- [Description of the task]: Among the lines of the data, copy those that hold "Analyseprogrammen".

Dataset excerpts START

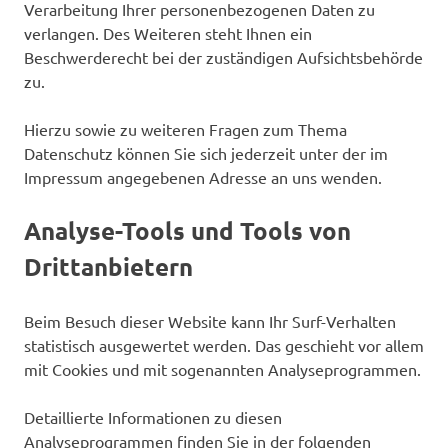
Verarbeitung Ihrer personenbezogenen Daten zu
verlangen. Des Weiteren steht Ihnen ein
Beschwerderecht bei der zuständigen Aufsichtsbehörde
zu.
Hierzu sowie zu weiteren Fragen zum Thema
Datenschutz können Sie sich jederzeit unter der im
Impressum angegebenen Adresse an uns wenden.
Analyse-Tools und Tools von
Drittanbietern
Beim Besuch dieser Website kann Ihr Surf-Verhalten
statistisch ausgewertet werden. Das geschieht vor allem
mit Cookies und mit sogenannten Analyseprogrammen.
Detaillierte Informationen zu diesen
Analyseprogrammen finden Sie in der folgenden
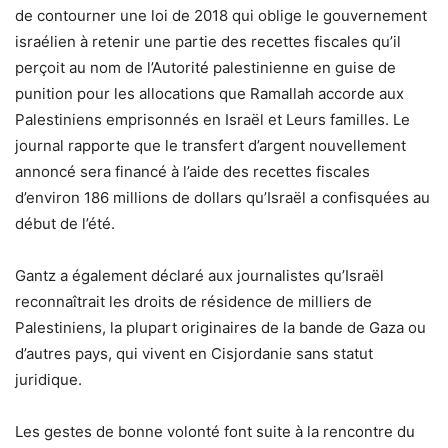
de contourner une loi de 2018 qui oblige le gouvernement
israélien à retenir une partie des recettes fiscales qu’il
perçoit au nom de l’Autorité palestinienne en guise de
punition pour les allocations que Ramallah accorde aux
Palestiniens emprisonnés en Israël et Leurs familles. Le
journal rapporte que le transfert d’argent nouvellement
annoncé sera financé à l’aide des recettes fiscales
d’environ 186 millions de dollars qu’Israël a confisquées au
début de l’été.
Gantz a également déclaré aux journalistes qu’Israël
reconnaîtrait les droits de résidence de milliers de
Palestiniens, la plupart originaires de la bande de Gaza ou
d’autres pays, qui vivent en Cisjordanie sans statut
juridique.
Les gestes de bonne volonté font suite à la rencontre du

Dataset excerpts END

- [Result below]:
mit Cookies und mit sogenannten Analyseprogrammen.
Analyseprogrammen finden Sie in der folgenden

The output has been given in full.